When experts talk about the far-reaching consequences the COVID-19 pandemic will have on the world, the economy is often cited as one of the biggest non-human victims. Due to the world-wide quarantines and lockdowns, everything is coming to a halt. This leads to shortages of essential goods like food and medicine, and a surplus of non-essential things like luxury items.
On the other hand, since many salaries are being cut and many people are losing jobs, governments that rely on tax payments from those salaries are also feeling the hit. That means they have to encourage everyone to spend more - and nobody wants to spend on anything they don’t need in the crisis, since they don’t know how long it will last.
Blockchain offers a temporary solution which can minimize the effects of the crisis: governments can issue tokens, backed by their national resources for example, that can later be redeemed for fiat currencies. Individuals can tokenize their work time - instead of working for just one employer, they could be offering their services to multiple people and getting paid accordingly. This means employers are still effectively saving up money as they’re paying only the amount of time employees actually spend working, while individuals can choose how much they want to work (and earn) on a daily basis.

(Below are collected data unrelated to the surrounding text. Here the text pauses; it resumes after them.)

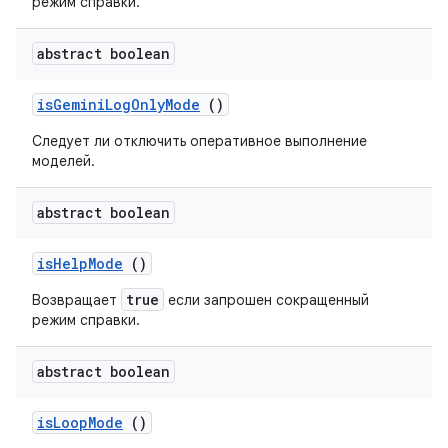
режим справки.
abstract boolean
is
Gemini
Log
Only
Mode
()
Следует ли отключить оперативное выполнение
моделей.
abstract boolean
is
Help
Mode
()
true
Возвращает
если запрошен сокращенный
режим справки.
abstract boolean
is
Loop
Mode
()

Companies can tokenize their output. Governments then buy those output tokens and put the companies to use (either using their machines or their services) based on the amount they purchased. Then, companies buy the employees’ workforce tokens, completing the circle. The system is not too different from what currently exists in the world, but bringing it onto the blockchain makes it run faster than it has before, minimizing paperwork and bureaucracy, and the tokens act as promises which additionally prevent forgeries and double spending due to the nature of blockchain.